In an exchange of letters prior to the lawsuit, Adrienne K. Walker, a lawyer for UMB Bank from the law firm Mintz, Levin, Cohn, Ferris, Glovsky, and Popeo, accused Mayor Diossa and other city officials of inciting demonstrations against the Wyatt, thus putting the staff and detainees at risk. “Your actions to incite demonstrations at the Wyatt is reckless and directly threatens the safety of the detainees and the Corporation’s dedicated employees,” Walker wrote the mayor in a letter. “The Mayor’s intentional interference with the Corporation’s business operations and contractual relationships that raise significant legal issues and exposure for the Mayor, the City and State,” she continued. Walker attributed two demonstrations in late March to the Mayor, and claimed that the protestors were “inciting hundreds of detainees to react.” Walker was reacting to an earlier statement Diossa made in a community meeting about the issue in March. “I will not stand by this as the Wyatt attempts to profit from the exploitation of human misery and the separation of families,” the mayor said in the meeting, “I never knew that they were bringing in inmates on this zero base tolerance initiative by Donald Trump.”

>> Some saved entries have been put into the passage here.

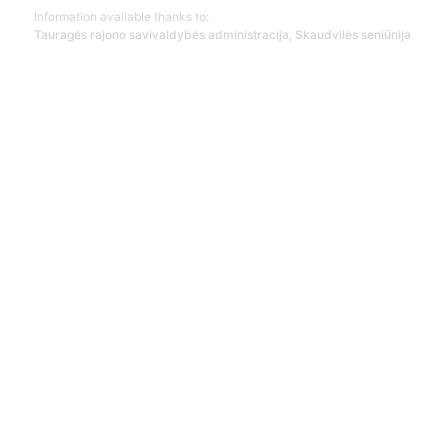
Information available thanks to:
Tauragės rajono savivaldybės administracija, Skaudvilės seniūnija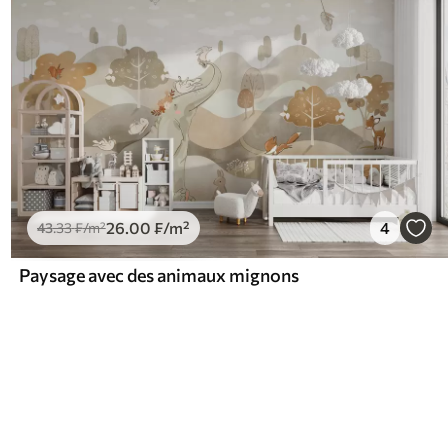
26
.00
₣
/m²
4
43
.33
₣
/m²
Paysage avec des animaux mignons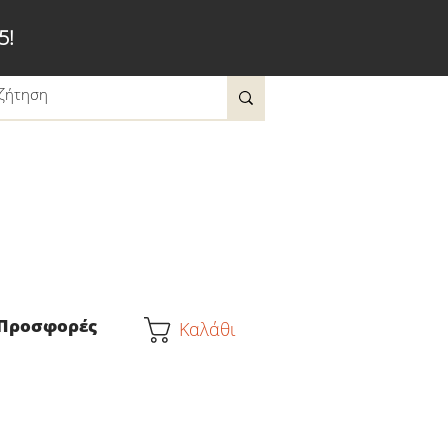
5!
Προσφορές
Καλάθι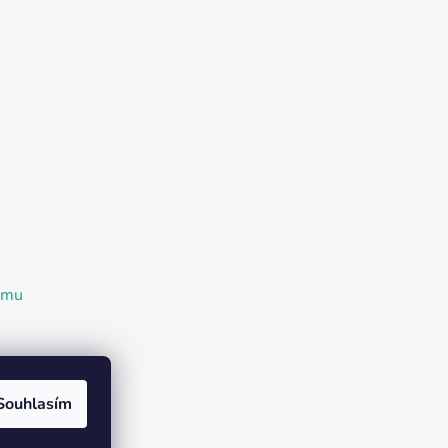
ramu
Souhlasím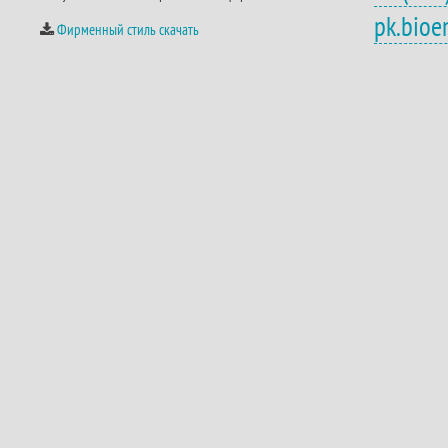
pk.bio
Фирменный стиль скачать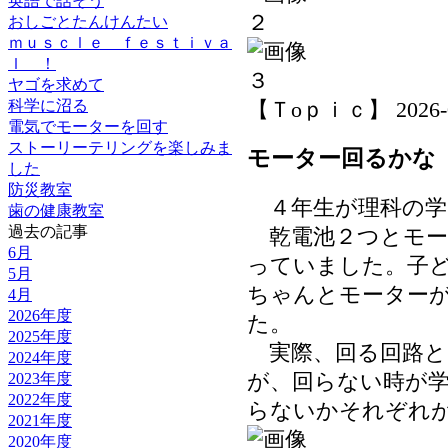
英語で話そう
おしごとたんけんたい
ｍｕｓｃｌｅ ｆｅｓｔｉｖａ
ｌ ！
ヤゴを求めて
科学に沼る
【Ｔoｐｉｃ】 2026-06-
電気でモーターを回す
ストーリーテリングを楽しみま
モーター回るかな
した
防災教室
４年生が理科の学
歯の健康教室
過去の記事
乾電池２つとモー
6月
っていました。子
5月
ちゃんとモーター
4月
2026年度
た。
2025年度
実際、回る回路と
2024年度
が、回らない時が
2023年度
2022年度
らないかそれぞれ
2021年度
2020年度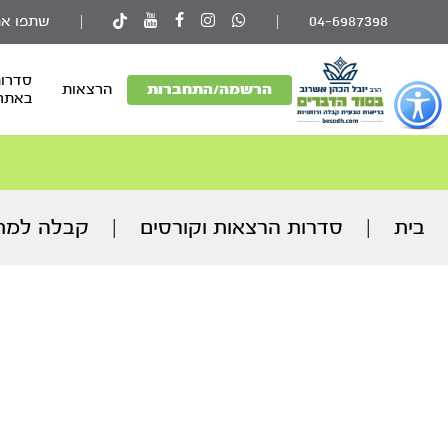
04-6987398
|
|
שתפו את
סדרות
פתור
הרשמה/התחברות
הרצאות
באתר
פתיחת
פריט
גישות
וכן
רכזי
בית
|
סדרות הרצאות וקורסים
|
קבלה למת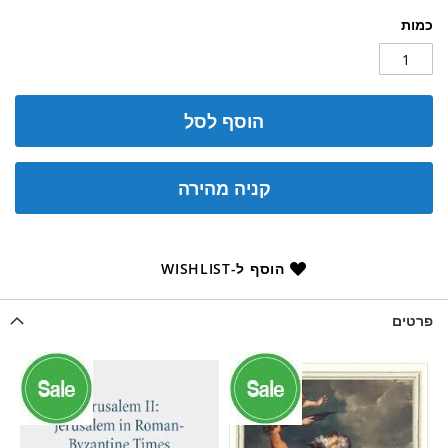
כמות
הוסף לסל
קניה מהירה
הוסף ל-WISHLIST
פרטים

“The change in prisoner composition at the Wyatt was not approved by the board of the corporation and was communicated to the board and the city in a false light,” Nicholas J. Hemond, the attorney representing the city, wrote to UMB’s lawyers on April 8. “The detention of these recent arrivals at the Wyatt is abhorrent to the ethos of the city, a predominantly immigrant and first-generation American city,” Hemond continued. “This municipal detention center was meant to be an asset to the people of the city, not a source of fear, panic and distress to the residents.”
Attorney Adrienne K. Walker has not responded to Hyperallergic’s request for comment.

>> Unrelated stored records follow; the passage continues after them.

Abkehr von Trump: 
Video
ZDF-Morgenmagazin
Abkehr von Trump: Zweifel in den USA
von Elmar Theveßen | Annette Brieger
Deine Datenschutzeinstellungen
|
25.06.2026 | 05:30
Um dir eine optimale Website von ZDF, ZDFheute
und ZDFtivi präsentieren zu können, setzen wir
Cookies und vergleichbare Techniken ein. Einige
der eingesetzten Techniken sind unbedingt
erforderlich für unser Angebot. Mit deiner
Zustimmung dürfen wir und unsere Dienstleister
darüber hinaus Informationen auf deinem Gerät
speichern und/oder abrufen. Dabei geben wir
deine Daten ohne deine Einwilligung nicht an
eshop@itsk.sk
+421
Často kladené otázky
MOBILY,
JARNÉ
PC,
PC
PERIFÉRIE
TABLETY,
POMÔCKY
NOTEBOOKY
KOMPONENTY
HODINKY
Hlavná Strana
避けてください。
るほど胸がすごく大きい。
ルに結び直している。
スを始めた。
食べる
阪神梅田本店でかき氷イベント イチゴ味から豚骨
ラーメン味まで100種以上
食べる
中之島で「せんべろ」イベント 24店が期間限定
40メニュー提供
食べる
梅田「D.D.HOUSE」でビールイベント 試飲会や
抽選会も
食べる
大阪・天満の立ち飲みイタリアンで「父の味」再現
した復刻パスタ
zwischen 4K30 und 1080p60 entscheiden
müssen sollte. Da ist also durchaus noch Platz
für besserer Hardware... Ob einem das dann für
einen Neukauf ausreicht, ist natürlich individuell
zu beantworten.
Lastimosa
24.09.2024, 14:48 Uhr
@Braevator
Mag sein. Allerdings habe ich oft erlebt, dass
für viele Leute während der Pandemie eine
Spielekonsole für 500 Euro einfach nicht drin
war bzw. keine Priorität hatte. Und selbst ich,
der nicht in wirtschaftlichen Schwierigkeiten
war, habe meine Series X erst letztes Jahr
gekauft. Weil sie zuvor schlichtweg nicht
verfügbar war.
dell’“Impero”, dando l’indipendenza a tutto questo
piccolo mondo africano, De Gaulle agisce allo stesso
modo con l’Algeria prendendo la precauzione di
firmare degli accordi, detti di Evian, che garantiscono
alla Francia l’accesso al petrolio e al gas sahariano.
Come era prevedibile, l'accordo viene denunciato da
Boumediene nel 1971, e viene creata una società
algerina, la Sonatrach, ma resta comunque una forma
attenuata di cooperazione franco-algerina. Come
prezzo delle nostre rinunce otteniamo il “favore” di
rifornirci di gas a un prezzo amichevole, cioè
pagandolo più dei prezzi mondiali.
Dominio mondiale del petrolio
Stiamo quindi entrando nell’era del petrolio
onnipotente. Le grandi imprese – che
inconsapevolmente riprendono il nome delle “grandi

Meanwhile, the Fang Collective promised to continue putting pressure on the Kemper Museum in the near future. “The Kemper Museum is ostensibly a progressive and diverse institution, but this must be called into question given their association with ICE,” Kramer said. “It’s important to hold all institutions with any ties to ICE and/or prisons accountable. A just world would have no family separation, no detention, and no prisons.”
UPDATE, 8/30/19: The UMB Bank emailed Hyperallergic the following statement in response to this report (emphasis theirs):
UMB serves as the indenture trustee for municipal bonds issued by Central Falls Detention Facility Corporation, an agency created by the City of Central Falls, Rhode Island. Municipal bonds are issued to lenders or investors to raise money for a governmental body or a project in the public interest. The issuer hires a third-party indenture trustee, usually a bank or trust company, to represent the interests of the bond holders.
UMB:
DOES NOT have any operational control or management authority over the facility.

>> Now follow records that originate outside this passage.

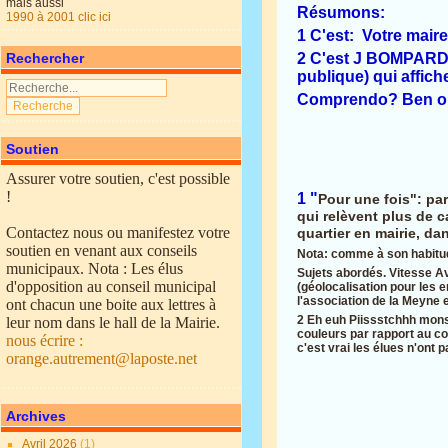
mais aussi
Résumons:
1990 à 2001 clic ici
1 C'est: Votre mair
2 C'est J BOMPARD h
Rechercher
publique) qui affic
Comprendo? Ben ou
Soutien
Assurer votre soutien, c'est possible
!
1 "
Pour une fois": pa
qui relèvent plus de c
Contactez nous ou manifestez votre
quartier en mairie, da
soutien en venant aux conseils
Nota: comme à son habitude 
municipaux. Nota : Les élus
Sujets abordés. Vitesse A
d'opposition au conseil municipal
(géolocalisation pour les e
l'association de la Meyne et
ont chacun une boite aux lettres à
2 Eh euh Piissstchhh mons
leur nom dans le hall de la Mairie.
couleurs par rapport au co
nous écrire :
c'est vrai les élues n'ont 
orange.autrement@laposte.net
Archives
Avril 2026
(1)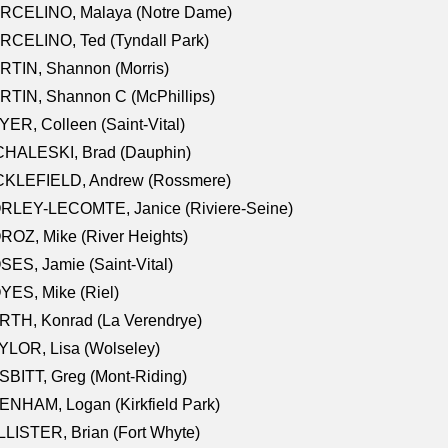
RCELINO, Malaya (Notre Dame)
RCELINO, Ted (Tyndall Park)
RTIN, Shannon (Morris)
TIN, Shannon C (McPhillips)
ER, Colleen (Saint-Vital)
CHALESKI, Brad (Dauphin)
CKLEFIELD, Andrew (Rossmere)
RLEY-LECOMTE, Janice (Riviere-Seine)
OZ, Mike (River Heights)
ES, Jamie (Saint-Vital)
ES, Mike (Riel)
RTH, Konrad (La Verendrye)
LOR, Lisa (Wolseley)
BITT, Greg (Mont-Riding)
NHAM, Logan (Kirkfield Park)
LISTER, Brian (Fort Whyte)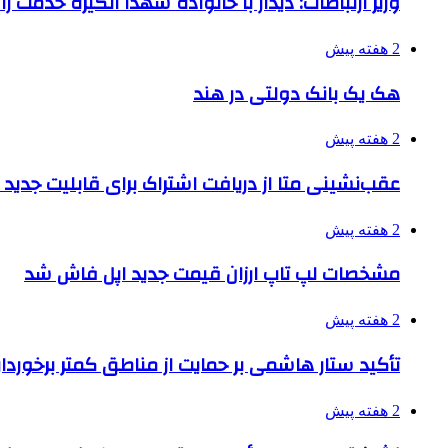
وزیر ارتباطات: دیدار با خانواده شهدا انگیزه خدمت ر
2 هفته پیش
هک یک بانک دولتی در هند
2 هفته پیش
عقب‌نشینی متا از دریافت اشتراک برای قابلیت جدی
2 هفته پیش
مشخصات لپ تاپ ارزان قیمت جدید اپل فاش شد
2 هفته پیش
تأکید ستار هاشمی بر حمایت از مناطق کمتر برخوردار
2 هفته پیش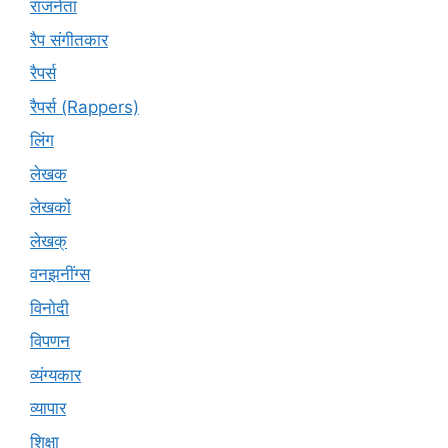
राजनेता
रैप संगीतकार
रैपर्स
रैपर्स (Rappers)
लिंग
लेखक
लेखकों
लेखक्
वनझनींग्स
विनोदी
विपणन
व्यंग्यकार
व्यापार
शिक्षा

DOES NOT have an investment stake in the facility.
DOES NOT direct the operations of the facility.Bond trustees serve in specific and defined roles:
Municipal bonds are issued to lenders or investors to raise money for a governmental body or a project in the public interest. These projects can include construction or repair of roads and bridges, schools, senior living facilities, hospitals and similar public facilities.
The issuer must hire a third-party bond trustee, usually a bank or trust company, to represent the interests of the bond holders.UMB’s obligation as indenture trustee is to enforce the bond obligations against the facility. That obligation runs to 2035.